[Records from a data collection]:
□ □ □
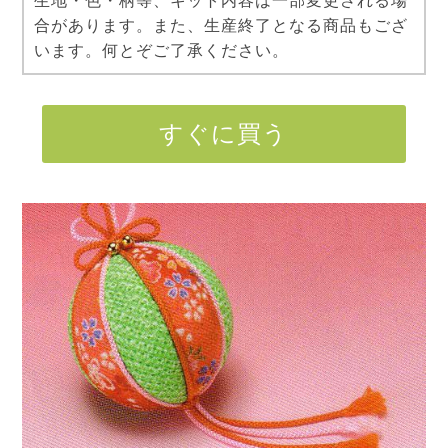
生地・色・柄等、キット内容は一部変更される場
合があります。また、生産終了となる商品もござ
います。何とぞご了承ください。
すぐに買う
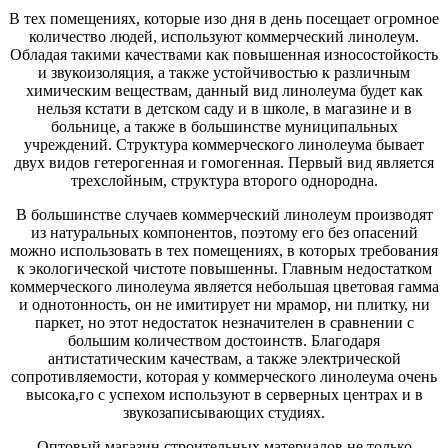
В тех помещениях, которые изо дня в день посещает огромное
количество людей, используют коммерческий линолеум.
Обладая такими качествами как повышенная износостойкость
и звукоизоляция, а также устойчивостью к различным
химическим веществам, данный вид линолеума будет как
нельзя кстати в детском саду и в школе, в магазине и в
больнице, а также в большинстве муниципальных
учреждений. Структура коммерческого линолеума бывает
двух видов гетерогенная и гомогенная. Первый вид является
трехслойным, структура второго однородна.
В большинстве случаев коммерческий линолеум производят
из натуральных компонентов, поэтому его без опасений
можно использовать в тех помещениях, в которых требования
к экологической чистоте повышенны. Главным недостатком
коммерческого линолеума является небольшая цветовая гамма
и однотонность, он не имитирует ни мрамор, ни плитку, ни
паркет, но этот недостаток незначителен в сравнении с
большим количеством достоинств. Благодаря
антистатическим качествам, а также электрической
сопротивляемости, которая у коммерческого линолеума очень
высока,го с успехом используют в серверных центрах и в
звукозаписывающих студиях.
Оптовый магазин строительных материалов не только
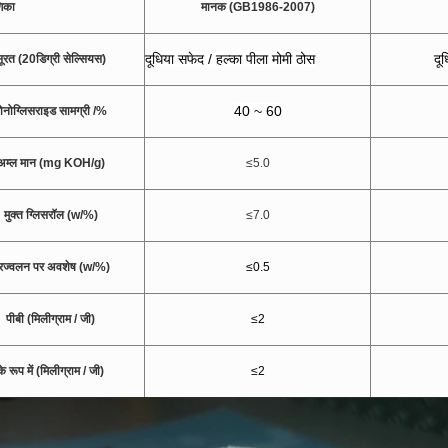
िका
मानक (GB1986-2007)
दूधिया सफेद / हल्का पीला मोमी ठोस
दू
सूरत (20
डिग्री सेल्सियस)
40 ~ 60
ोनोग्लिसराइड सामग्री /%
अम्ल मान (mg KOH/g)
≤5.0
मुक्त ग्लिसरॉल (w/%)
≤7.0
्रज्वलन पर अवशेष (w/%)
≤0.5
पीबी (मिलीग्राम / जी)
≤2
के रूप में (मिलीग्राम / जी)
≤2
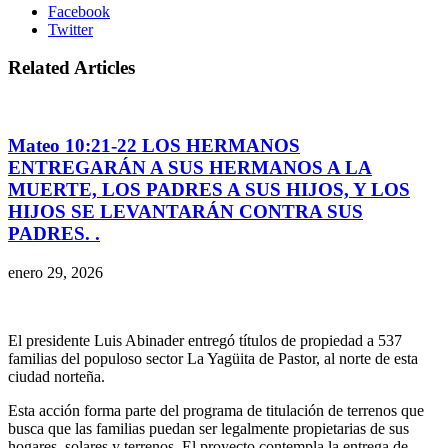
Facebook
Twitter
Related Articles
Mateo 10:21-22 LOS HERMANOS
ENTREGARÁN A SUS HERMANOS A LA
MUERTE, LOS PADRES A SUS HIJOS, Y LOS
HIJOS SE LEVANTARÁN CONTRA SUS
PADRES. .
enero 29, 2026
El presidente Luis Abinader entregó títulos de propiedad a 537
familias del populoso sector La Yagüita de Pastor, al norte de esta
ciudad norteña.
Esta acción forma parte del programa de titulación de terrenos que
busca que las familias puedan ser legalmente propietarias de sus
hogares, solares y terrenos. El proyecto contempla la entrega de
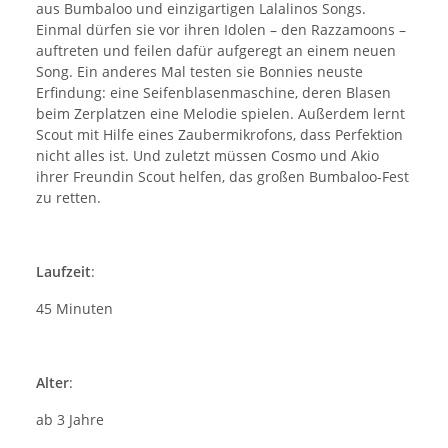
aus Bumbaloo und einzigartigen Lalalinos Songs.
Einmal dürfen sie vor ihren Idolen – den Razzamoons –
auftreten und feilen dafür aufgeregt an einem neuen
Song. Ein anderes Mal testen sie Bonnies neuste
Erfindung: eine Seifenblasenmaschine, deren Blasen
beim Zerplatzen eine Melodie spielen. Außerdem lernt
Scout mit Hilfe eines Zaubermikrofons, dass Perfektion
nicht alles ist. Und zuletzt müssen Cosmo und Akio
ihrer Freundin Scout helfen, das großen Bumbaloo-Fest
zu retten.
Laufzeit
:
45 Minuten
Alter
:
ab 3 Jahre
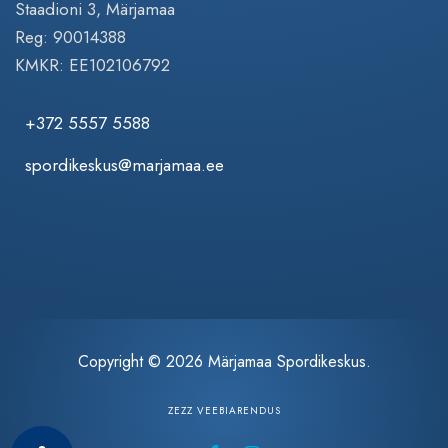
Staadioni 3, Märjamaa
Reg: 90014388
KMKR: EE102106792
+372 5557 5588
spordikeskus@marjamaa.ee
Copyright © 2026 Märjamaa Spordikeskus.
ZEZZ VEEBIARENDUS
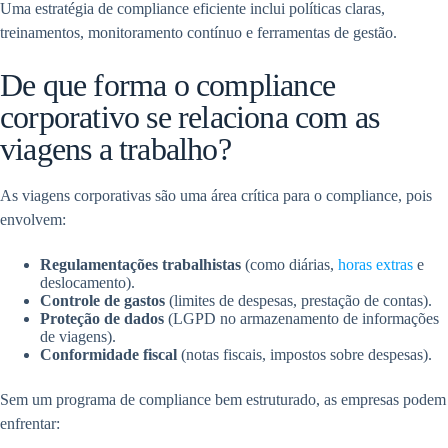
Uma estratégia de compliance eficiente inclui políticas claras,
treinamentos, monitoramento contínuo e ferramentas de gestão.
De que forma o compliance
corporativo se relaciona com as
viagens a trabalho?
As viagens corporativas são uma área crítica para o compliance, pois
envolvem:
Regulamentações trabalhistas
(como diárias,
horas extras
e
deslocamento).
Controle de gastos
(limites de despesas, prestação de contas).
Proteção de dados
(LGPD no armazenamento de informações
de viagens).
Conformidade fiscal
(notas fiscais, impostos sobre despesas).
Sem um programa de compliance bem estruturado, as empresas podem
enfrentar:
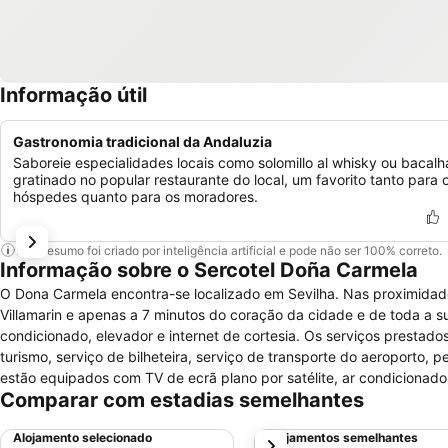
Informação útil
Gastronomia tradicional da Andaluzia
Saboreie especialidades locais como solomillo al whisky ou bacalh
gratinado no popular restaurante do local, um favorito tanto para 
hóspedes quanto para os moradores.
Este resumo foi criado por inteligência artificial e pode não ser 100% correto.
Informação sobre o Sercotel Doña Carmela
O Dona Carmela encontra-se localizado em Sevilha. Nas proximidade
Villamarin e apenas a 7 minutos do coração da cidade e de toda a su
condicionado, elevador e internet de cortesia. Os serviços prestad
turismo, serviço de bilheteira, serviço de transporte do aeroporto,
estão equipados com TV de ecrã plano por satélite, ar condicionado,
Comparar com estadias semelhantes
telefone, serviço de despertar, WC com banheira ou chuveiro e sec
pessoas com mobilidade reduzida.
Alojamento selecionado
Alojamentos semelhantes
próximo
□ □ □
Exactly and only the lines from the line containing "gratinado no popular" through the final line of the records above must be returned.

gratinado no popular restaurante do local, um favorito tanto para 
hóspedes quanto para os moradores.
Este resumo foi criado por inteligência artificial e pode não ser 100% correto.
Informação sobre o Sercotel Doña Carmela
O Dona Carmela encontra-se localizado em Sevilha. Nas proximidade
Villamarin e apenas a 7 minutos do coração da cidade e de toda a su
condicionado, elevador e internet de cortesia. Os serviços prestad
turismo, serviço de bilheteira, serviço de transporte do aeroporto,
estão equipados com TV de ecrã plano por satélite, ar condicionado,
Comparar com estadias semelhantes
telefone, serviço de despertar, WC com banheira ou chuveiro e sec
pessoas com mobilidade reduzida.
Alojamento selecionado
Alojamentos semelhantes
próximo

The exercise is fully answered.